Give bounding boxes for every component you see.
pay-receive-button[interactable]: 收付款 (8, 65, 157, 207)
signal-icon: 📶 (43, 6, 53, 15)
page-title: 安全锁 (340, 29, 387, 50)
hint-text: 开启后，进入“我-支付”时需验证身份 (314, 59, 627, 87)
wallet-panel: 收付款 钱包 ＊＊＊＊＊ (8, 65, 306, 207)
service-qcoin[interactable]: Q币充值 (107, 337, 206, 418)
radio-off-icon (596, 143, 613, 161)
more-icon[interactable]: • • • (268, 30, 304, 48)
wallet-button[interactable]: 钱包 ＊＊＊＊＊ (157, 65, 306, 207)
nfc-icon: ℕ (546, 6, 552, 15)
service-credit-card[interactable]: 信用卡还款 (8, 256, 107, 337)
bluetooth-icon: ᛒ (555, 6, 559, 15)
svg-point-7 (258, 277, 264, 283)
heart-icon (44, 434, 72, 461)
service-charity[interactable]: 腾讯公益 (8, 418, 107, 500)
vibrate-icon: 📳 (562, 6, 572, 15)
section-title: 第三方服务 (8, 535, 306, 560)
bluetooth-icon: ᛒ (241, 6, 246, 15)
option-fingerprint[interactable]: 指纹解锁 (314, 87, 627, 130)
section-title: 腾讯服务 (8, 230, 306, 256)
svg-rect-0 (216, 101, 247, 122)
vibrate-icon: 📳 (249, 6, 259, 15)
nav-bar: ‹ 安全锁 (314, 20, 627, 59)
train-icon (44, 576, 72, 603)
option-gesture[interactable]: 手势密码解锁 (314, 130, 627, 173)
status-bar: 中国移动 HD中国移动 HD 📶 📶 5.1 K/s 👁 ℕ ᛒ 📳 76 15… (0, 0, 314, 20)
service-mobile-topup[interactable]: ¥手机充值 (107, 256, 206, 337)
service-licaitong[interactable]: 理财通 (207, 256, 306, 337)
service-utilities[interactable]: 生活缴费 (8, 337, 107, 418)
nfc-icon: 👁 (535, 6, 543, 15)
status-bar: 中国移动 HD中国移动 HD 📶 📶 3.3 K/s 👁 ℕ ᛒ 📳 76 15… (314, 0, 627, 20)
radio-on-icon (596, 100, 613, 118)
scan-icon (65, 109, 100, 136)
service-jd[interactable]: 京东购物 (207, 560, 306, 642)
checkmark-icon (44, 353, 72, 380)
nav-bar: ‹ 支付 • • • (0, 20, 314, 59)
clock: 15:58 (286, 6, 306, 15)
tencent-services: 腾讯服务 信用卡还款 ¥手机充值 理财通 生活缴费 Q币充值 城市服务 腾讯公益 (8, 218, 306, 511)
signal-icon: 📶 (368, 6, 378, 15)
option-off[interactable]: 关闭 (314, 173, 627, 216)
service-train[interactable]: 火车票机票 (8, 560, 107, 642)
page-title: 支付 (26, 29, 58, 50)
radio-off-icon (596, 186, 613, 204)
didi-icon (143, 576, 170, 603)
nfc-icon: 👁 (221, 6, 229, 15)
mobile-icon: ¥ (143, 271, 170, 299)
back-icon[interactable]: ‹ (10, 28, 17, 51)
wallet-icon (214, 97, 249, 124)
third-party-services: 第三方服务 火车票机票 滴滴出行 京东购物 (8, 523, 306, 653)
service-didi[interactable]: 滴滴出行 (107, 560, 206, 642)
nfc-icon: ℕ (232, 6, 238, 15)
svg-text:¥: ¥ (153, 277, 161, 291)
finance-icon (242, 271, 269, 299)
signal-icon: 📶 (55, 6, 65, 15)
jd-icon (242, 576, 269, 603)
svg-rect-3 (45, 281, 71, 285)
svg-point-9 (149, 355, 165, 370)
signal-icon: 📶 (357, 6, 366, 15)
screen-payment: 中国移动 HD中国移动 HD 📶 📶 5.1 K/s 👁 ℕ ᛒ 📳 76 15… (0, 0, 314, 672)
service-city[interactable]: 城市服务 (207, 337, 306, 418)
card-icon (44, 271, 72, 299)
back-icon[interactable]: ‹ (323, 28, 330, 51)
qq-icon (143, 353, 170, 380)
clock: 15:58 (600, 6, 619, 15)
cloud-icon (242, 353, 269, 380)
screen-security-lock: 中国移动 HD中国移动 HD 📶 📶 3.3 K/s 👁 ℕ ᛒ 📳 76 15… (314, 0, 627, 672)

- - - - - - -

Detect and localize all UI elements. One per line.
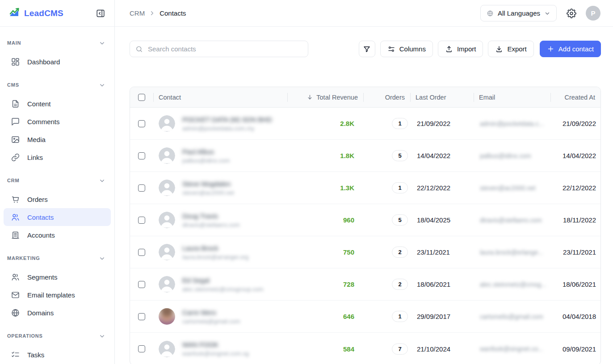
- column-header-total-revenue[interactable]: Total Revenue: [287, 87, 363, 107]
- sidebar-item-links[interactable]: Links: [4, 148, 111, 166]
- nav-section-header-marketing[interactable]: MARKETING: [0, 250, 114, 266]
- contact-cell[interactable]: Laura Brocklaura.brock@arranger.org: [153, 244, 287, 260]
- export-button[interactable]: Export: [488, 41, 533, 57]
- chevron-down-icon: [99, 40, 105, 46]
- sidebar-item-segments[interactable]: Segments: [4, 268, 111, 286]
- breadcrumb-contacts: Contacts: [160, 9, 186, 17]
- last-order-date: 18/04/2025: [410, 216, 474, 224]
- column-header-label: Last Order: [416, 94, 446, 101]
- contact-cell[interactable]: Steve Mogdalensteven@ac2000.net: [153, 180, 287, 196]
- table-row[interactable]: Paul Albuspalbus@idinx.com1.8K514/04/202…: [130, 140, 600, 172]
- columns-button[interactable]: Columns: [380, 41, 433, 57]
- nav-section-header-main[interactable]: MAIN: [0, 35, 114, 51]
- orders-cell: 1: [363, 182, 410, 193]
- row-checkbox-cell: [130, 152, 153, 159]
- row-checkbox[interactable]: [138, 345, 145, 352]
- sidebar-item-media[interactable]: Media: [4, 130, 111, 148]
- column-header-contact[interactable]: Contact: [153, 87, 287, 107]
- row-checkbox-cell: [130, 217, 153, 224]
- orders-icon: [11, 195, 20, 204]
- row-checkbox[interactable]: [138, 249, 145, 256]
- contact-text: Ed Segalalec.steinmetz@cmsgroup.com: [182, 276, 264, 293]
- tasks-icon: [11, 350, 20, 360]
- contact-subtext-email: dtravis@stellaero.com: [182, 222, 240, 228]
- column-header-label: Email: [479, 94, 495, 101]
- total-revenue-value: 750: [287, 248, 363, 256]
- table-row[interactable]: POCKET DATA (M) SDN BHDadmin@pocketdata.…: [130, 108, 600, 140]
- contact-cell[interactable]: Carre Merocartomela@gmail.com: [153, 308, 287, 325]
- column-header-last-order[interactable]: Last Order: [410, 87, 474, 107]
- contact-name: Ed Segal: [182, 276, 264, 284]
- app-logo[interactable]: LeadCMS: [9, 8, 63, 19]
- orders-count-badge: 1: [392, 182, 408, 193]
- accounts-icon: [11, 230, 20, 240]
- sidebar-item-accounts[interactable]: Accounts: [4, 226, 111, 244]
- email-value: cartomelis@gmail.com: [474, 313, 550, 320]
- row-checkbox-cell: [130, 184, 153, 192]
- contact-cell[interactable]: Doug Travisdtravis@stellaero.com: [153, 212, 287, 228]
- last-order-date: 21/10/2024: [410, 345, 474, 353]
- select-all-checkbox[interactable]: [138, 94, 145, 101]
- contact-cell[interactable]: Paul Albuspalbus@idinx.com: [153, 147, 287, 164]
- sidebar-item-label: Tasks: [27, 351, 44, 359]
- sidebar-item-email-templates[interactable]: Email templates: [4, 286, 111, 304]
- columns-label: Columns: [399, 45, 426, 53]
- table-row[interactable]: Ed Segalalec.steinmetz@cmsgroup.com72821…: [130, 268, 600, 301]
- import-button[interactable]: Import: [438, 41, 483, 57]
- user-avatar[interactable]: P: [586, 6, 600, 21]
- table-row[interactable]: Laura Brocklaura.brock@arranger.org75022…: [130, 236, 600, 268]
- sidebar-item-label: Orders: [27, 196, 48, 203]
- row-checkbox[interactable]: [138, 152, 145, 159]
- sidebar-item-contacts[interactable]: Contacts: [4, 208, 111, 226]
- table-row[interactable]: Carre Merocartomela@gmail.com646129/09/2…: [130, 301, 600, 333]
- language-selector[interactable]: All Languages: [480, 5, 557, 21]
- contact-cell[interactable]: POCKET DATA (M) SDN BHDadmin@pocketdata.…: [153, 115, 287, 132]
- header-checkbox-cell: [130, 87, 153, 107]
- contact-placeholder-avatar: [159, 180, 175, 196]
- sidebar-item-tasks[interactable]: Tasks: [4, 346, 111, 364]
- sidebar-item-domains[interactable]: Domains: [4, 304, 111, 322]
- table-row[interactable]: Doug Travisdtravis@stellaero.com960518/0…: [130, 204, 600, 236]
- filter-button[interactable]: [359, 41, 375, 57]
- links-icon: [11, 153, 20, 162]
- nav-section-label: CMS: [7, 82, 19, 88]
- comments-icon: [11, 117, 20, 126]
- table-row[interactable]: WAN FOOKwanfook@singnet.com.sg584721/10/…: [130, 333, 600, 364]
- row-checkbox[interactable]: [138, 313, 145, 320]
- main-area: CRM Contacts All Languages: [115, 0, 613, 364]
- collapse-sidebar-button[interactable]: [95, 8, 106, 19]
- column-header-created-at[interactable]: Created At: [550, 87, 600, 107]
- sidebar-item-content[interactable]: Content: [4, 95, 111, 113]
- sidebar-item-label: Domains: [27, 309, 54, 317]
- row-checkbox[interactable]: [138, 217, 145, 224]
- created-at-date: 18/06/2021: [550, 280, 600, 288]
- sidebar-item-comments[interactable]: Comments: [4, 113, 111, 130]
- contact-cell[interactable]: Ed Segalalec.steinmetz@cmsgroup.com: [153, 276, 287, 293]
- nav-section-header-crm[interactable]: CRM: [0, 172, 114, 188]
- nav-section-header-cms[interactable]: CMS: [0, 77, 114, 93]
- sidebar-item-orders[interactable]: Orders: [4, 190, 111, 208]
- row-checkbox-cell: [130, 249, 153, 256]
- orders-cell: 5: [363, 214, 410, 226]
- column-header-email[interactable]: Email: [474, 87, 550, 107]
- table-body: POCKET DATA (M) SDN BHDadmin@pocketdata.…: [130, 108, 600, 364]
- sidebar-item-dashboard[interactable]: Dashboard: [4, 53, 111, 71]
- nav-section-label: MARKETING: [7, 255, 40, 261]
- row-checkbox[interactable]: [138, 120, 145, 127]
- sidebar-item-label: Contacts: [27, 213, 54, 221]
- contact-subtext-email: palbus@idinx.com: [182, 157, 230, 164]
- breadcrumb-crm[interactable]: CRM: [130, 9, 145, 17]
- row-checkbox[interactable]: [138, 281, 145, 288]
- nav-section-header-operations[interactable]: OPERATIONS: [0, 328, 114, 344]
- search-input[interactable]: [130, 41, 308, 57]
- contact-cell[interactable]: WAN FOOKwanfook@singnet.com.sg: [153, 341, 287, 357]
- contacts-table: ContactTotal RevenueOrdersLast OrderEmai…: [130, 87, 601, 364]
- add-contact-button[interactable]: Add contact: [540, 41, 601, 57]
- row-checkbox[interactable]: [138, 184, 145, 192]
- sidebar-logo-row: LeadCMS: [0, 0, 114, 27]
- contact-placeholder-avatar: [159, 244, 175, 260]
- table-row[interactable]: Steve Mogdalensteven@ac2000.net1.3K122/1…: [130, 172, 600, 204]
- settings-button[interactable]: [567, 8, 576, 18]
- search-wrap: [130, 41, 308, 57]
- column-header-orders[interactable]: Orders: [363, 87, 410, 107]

- - - - - - -

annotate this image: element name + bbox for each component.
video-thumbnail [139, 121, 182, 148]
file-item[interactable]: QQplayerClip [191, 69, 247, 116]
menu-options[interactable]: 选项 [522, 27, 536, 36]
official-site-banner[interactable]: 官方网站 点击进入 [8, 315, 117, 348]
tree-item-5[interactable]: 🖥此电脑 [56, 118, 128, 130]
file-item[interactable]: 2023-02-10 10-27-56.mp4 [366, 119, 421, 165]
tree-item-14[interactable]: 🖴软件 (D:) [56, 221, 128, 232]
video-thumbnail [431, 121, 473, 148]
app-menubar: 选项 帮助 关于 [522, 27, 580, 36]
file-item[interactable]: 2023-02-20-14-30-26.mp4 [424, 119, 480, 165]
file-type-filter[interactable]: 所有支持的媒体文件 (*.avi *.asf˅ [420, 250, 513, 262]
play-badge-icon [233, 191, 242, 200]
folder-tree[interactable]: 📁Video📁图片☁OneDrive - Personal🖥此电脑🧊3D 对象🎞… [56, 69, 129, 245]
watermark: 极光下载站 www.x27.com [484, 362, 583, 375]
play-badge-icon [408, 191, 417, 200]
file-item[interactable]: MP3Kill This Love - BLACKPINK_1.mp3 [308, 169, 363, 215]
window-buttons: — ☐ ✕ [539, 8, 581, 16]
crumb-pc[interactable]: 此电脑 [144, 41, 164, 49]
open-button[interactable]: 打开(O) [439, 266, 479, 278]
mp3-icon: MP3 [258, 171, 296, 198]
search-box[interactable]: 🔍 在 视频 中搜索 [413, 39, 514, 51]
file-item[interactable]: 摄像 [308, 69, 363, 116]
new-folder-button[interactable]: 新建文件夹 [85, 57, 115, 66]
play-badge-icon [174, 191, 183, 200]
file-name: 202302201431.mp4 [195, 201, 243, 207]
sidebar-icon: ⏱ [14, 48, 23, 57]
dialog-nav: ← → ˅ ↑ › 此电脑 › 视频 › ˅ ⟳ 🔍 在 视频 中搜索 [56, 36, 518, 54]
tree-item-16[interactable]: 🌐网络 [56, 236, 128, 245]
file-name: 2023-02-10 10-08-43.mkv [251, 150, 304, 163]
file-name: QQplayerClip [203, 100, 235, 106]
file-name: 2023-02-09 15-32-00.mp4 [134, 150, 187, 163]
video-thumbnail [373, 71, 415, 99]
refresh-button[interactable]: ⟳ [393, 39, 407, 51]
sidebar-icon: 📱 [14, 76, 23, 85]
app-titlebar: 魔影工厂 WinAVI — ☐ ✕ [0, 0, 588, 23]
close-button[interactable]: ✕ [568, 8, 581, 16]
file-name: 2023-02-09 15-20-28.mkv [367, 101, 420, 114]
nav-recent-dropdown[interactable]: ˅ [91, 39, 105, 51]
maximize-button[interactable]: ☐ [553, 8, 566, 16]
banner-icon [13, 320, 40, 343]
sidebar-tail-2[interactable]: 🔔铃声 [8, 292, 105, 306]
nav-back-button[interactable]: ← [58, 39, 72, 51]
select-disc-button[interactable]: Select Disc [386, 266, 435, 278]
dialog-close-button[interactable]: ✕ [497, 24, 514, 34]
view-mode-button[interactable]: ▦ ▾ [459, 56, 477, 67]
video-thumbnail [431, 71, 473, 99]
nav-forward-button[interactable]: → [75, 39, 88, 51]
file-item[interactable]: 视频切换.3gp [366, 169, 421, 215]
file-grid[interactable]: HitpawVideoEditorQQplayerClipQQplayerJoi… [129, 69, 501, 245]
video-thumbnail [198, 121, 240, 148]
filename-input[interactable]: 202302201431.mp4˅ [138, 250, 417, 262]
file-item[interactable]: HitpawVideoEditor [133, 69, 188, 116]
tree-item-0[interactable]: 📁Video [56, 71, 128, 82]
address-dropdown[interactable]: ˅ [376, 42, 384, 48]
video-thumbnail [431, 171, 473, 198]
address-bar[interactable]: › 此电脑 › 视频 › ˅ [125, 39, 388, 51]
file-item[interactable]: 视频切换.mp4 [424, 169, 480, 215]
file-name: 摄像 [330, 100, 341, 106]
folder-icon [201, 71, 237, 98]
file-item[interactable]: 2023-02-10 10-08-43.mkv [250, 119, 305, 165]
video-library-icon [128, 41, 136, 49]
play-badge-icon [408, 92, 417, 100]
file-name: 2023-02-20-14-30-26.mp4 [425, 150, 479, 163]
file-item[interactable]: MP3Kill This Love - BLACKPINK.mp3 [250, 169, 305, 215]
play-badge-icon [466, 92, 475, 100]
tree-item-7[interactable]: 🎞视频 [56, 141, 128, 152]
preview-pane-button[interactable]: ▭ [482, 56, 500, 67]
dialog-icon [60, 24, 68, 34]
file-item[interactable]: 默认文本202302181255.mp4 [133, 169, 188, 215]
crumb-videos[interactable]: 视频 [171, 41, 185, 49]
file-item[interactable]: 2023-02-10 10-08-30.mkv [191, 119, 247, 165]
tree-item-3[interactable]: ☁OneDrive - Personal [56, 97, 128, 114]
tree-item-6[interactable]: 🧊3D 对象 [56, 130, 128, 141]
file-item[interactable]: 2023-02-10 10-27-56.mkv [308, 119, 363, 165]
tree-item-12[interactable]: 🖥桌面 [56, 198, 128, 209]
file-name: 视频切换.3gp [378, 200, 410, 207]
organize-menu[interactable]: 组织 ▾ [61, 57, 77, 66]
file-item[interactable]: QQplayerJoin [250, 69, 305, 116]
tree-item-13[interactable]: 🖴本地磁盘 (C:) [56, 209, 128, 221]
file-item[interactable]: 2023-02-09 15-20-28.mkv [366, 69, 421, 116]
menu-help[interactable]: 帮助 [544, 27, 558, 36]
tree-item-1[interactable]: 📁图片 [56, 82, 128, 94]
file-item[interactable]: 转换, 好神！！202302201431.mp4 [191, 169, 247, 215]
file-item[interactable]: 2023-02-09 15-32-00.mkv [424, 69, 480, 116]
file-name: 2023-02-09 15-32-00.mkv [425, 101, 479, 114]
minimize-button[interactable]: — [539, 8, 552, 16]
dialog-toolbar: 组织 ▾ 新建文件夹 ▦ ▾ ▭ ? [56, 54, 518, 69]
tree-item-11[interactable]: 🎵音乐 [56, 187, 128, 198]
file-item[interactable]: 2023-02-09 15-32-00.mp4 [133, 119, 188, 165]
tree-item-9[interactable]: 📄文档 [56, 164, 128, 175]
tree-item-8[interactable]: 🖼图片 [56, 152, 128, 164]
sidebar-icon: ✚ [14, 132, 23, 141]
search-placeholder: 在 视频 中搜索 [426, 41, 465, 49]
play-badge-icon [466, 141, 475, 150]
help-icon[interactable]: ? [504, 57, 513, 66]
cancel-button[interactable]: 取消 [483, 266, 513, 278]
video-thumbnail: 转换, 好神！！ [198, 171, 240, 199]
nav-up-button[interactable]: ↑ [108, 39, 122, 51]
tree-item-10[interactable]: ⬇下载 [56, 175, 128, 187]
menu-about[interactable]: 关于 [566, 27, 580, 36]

- - - - - - -

Give the number of lines in the records that contain the string "rect", with no other output.

_Reply to the task_
2